The annual conference attracts nearly 7,000 attendees and offers 1,000 learning sessions to choose from.
“About two years ago,” says Stinnett, “it was suggested that I apply to be a team leader. I did so, not really believing I stood a chance. Then I was notified that my application had been selected out of hundreds submitted.”
TESOL sent Stinnett to Chicago to train under Jack Hardy who holds a Ph.D. in applied linguistics and was one of the organizers for the 2019 TESOL conference.
“I was in Chicago for a week in March 2018” says Stinnett. “But the real work began that summer with obtaining and scheduling 50 speakers for mentoring sessions with groups of 10 conference attendees per speaker. The choice of who to invite was mine. I tried to vary the list so there were different areas of expertise so as to have topics to attract lots of people. These people come from all over the world — they are authors, university educators, even television hosts, such as David Harrison, the keynote speaker for the entire conference.”
Stinnett says there are more than 80 students in the Walker County school system who are served by the system’s English to Speakers of Other Languages program (ESOL). “Many more students are multi-lingual,” she says. “These students bring a rich cultural background to this area. Through their eyes, classmates are able to learn first-hand about other countries they may or may not have the opportunity to visit.”

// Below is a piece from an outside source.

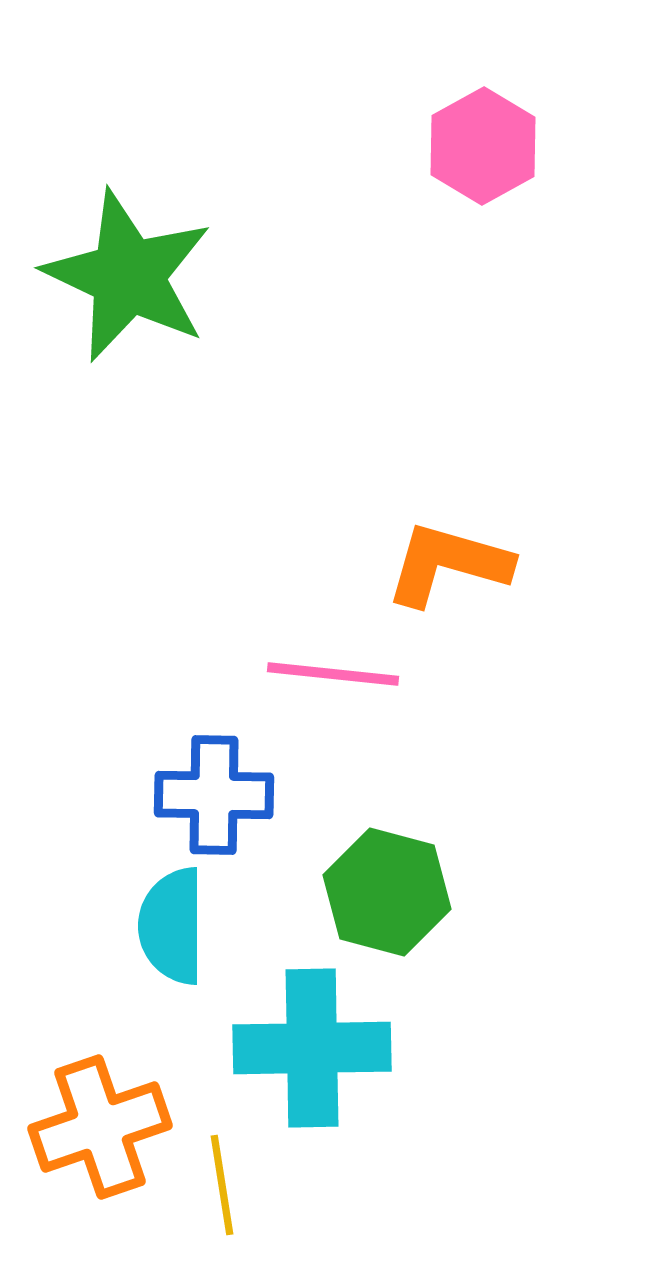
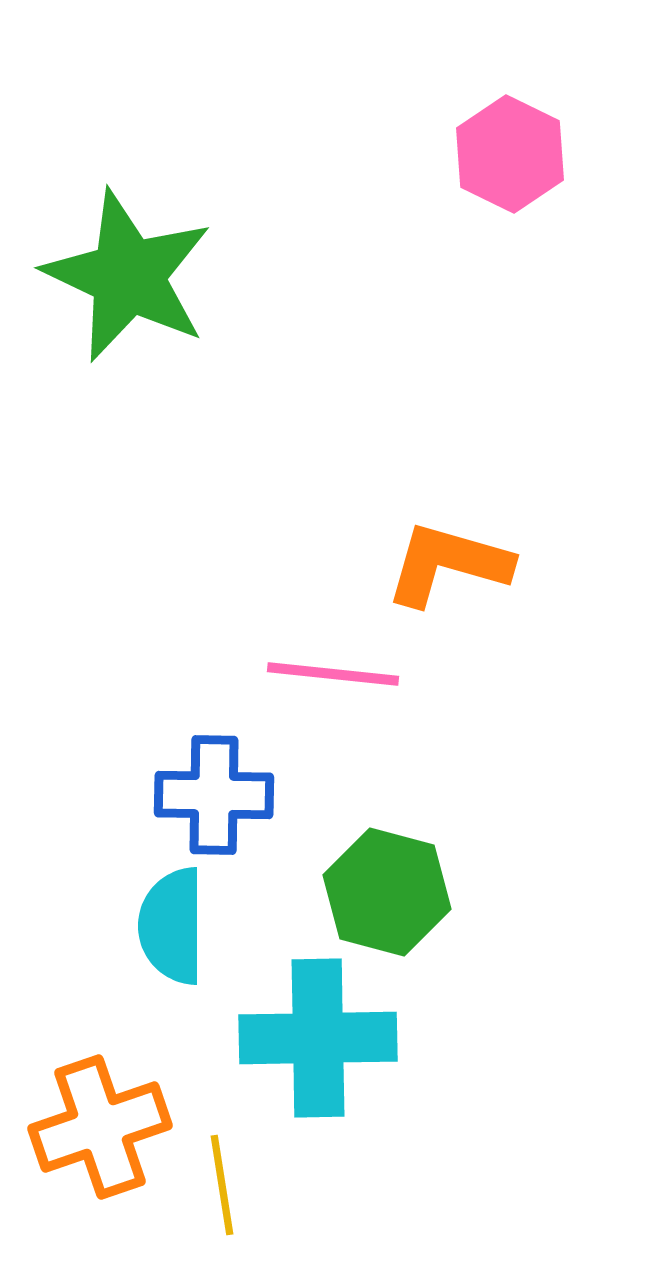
pink hexagon: moved 27 px right, 8 px down; rotated 5 degrees counterclockwise
cyan cross: moved 6 px right, 10 px up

Of her experience as a team leader for the TESOL conference, Stinnett says the big lessons she learned were “do not procrastinate. When working with people, anything can happen. Get everything accomplished and prepare to be flexible, even at the last minute.”
The biggest challenge teaching ESOL, says Stinnett, is overcoming bias that pops up from time to time. “All God’s children, great and small, he who made them loves them all’ is often my response to adults who have unkind things to say,” says Stinnett. “Kindness is so easy. Everyone should try it.”